The management of non-small cell lung cancer (NSCLC) is evolving rapidly, shifting from traditional genomic assessments to a broader array of protein-based and computationally derived biomarkers. This change is largely fueled by the approval of new therapies, especially antibody-drug conjugates (ADCs), and an enhanced understanding of therapeutic resistance. Dr. Soo-Ryum (Stewart) Yang, an assistant attending pathologist and co-director of Clinical Biomarker Development at the Memorial Sloan Kettering Cancer Center in New York, discussed these advancements during his presentation at the 20th Annual New York Lung Cancers Symposium on November 15, 2025.
Dr. Yang identified four key trends shaping the future of NSCLC management: the rise of protein-based immunohistochemistry (IHC) biomarkers, the actionability of tumor suppressor genes, the therapeutic potential of synthetic lethality, and advancements in computational pathology. These developments highlight the increasing importance of protein expression levels in cancer treatment decisions, moving beyond mere genetic mutations.
One of the most prominent shifts is the use of IHC testing to guide ADC treatment, which is a departure from the traditional reliance on genetic markers. Yang emphasized the significance of two essential biomarkers: HER2 and c-MET. The former can be overexpressed in up to 20% of NSCLC patients, with the highest levels (IHC 3+) found in approximately 3%. Importantly, there is no direct correlation between HER2 mutation status and its overexpression, a distinction that may lead to new treatment options.
The FDA’s recent approval of fam-trastuzumab deruxtecan-nxki (T-DXd; Enhertu) for HER2-positive solid tumors, including NSCLC patients with prior treatments, was supported by the phase 2 DESTINY-Lung01 study, which used HER2 scoring guidelines from gastric cancer.
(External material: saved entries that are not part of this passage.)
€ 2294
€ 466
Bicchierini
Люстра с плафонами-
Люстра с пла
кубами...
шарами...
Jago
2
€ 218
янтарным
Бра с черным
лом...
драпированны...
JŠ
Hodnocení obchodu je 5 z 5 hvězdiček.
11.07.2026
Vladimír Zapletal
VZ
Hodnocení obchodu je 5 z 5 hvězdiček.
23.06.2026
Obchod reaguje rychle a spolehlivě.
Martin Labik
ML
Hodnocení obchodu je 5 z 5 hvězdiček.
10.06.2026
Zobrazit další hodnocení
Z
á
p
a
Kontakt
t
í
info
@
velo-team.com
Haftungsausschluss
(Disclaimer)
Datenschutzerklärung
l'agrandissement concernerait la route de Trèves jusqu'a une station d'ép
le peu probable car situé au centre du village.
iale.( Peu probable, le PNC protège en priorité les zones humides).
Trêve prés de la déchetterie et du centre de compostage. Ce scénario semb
Yang advocates for applying these same guidelines to NSCLC.
Similarly, c-MET overexpression is prevalent in NSCLC, with a significant proportion of patients exhibiting actionable c-MET-high status. Yang reported that up to 17% of EGFR wild-type cases show more than 50% of tumor cells with 3+ staining. Notably, c-MET overexpression is distinct from MET exon 14 skipping mutations and MET amplification, which complicates treatment paradigms.
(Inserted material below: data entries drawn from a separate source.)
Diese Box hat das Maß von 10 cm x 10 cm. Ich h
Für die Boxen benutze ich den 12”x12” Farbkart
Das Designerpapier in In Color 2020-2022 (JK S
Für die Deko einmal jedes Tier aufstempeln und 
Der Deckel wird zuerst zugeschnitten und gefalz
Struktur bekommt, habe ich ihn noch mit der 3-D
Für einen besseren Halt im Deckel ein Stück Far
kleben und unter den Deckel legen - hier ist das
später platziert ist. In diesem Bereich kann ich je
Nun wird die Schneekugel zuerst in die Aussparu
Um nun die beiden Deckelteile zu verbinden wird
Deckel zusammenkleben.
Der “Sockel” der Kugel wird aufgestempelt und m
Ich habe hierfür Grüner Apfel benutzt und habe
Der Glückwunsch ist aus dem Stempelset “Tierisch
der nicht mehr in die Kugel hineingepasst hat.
In May 2025, the FDA granted accelerated approval to telisotuzumab vedotin-tllv (teliso-V; Emrelis) for patients with c-MET overexpression, bolstered by data from the phase 2 LUMINOSITY trial. Yang pointed out the integration of HER2 and c-MET IHC screening poses challenges for current diagnostic workflows, suggesting a need for flexible approaches that can adapt to various practice settings.
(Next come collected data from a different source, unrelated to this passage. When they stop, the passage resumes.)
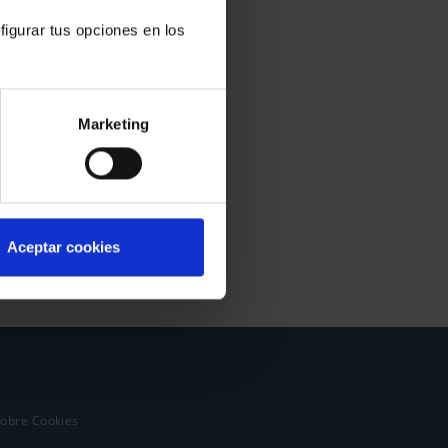
figurar tus opciones en los
Marketing
Aceptar cookies
sobre Cookies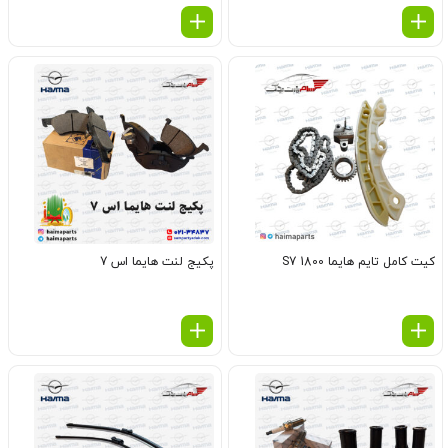
کیت کامل تایم هایما 1800 S7
پکیج لنت هایما اس 7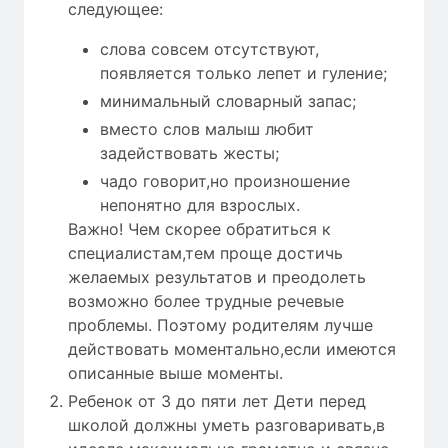
следующее:
слова совсем отсутствуют,
появляется только лепет и гуление;
минимальный словарный запас;
вместо слов малыш любит
задействовать жесты;
чадо говорит,но произношение
непонятно для взрослых.
Важно! Чем скорее обратиться к
специалистам,тем проще достичь
желаемых результатов и преодолеть
возможно более трудные речевые
проблемы. Поэтому родителям лучше
действовать моментально,если имеются
описанные выше моменты.
Ребенок от 3 до пяти лет Дети перед
школой должны уметь разговаривать,в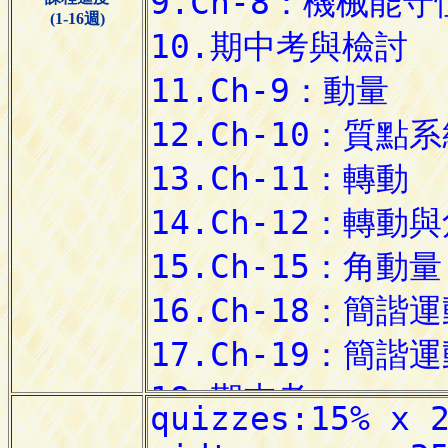
(1-16週)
The landscape of biomarkers continues to expand, with promising candidates under investigation that could refine personalized treatment for NSCLC. Dr. Yang highlighted that mutations in KRAS genes occur in up to 40% of lung adenocarcinomas, with specific mutations like G12C being the most common. These mutations are associated with distinct clinical features and responses to treatment, creating unique challenges in patient management.
KRAS G12C-targeted therapies, such as sotorasib (Lumakras) and adagrasib (Krazati), are already established in clinical use. Emerging therapies targeting other KRAS mutations, including multi-RAS inhibitors, are currently in clinical trials. For instance, zoldonrasib (RMC-9805), a KRAS G12D inhibitor, demonstrated an overall response rate of 61% in a phase 1 study.
Dr. Yang also discussed the role of tumor suppressor genes STK11 and KEAP1, which mutate in up to 20% of lung cancers and often coexist with KRAS mutations. These mutations are linked to a poor response to immunotherapy, making them critical targets in treatment strategies. Results from the phase 3 POSEIDON trial suggest that combining a CTLA-4 inhibitor with PD-L1 inhibitors and chemotherapy may improve outcomes for patients with these mutations.
The concept of synthetic lethality is gaining traction, especially concerning MTAP deletions, which occur in 18% of lung cancers. Yang noted that the loss of MTAP impairs the purine salvage pathway, creating a vulnerability that can be targeted therapeutically. Detection of MTAP deletions can be achieved through next-generation sequencing (NGS) or IHC, although both methods have their own challenges.
Yang highlighted the potential of TROP2 as a target for ADC development. The anti-TROP2 ADC datopotamab deruxtecan-dlnk (Dato-DXd) showed a progression-free survival benefit in phase 3 trials, though it lacked a statistically significant overall survival advantage. To enhance predictive capabilities, an AI-driven method was developed to measure TROP2 expression more accurately, which could lead to improved treatment outcomes.
As the field progresses, Dr. Yang emphasized the necessity for a comprehensive approach to biomarker testing that encompasses protein analysis, AI insights, and innovative therapies. He concluded that the coming years will see broad-panel NGS and IHC testing, along with AI integration, becoming pivotal in the fight against lung cancer. The ongoing advancements in biomarker research are paving the way for personalized medicine, aiming to benefit a larger segment of the NSCLC population.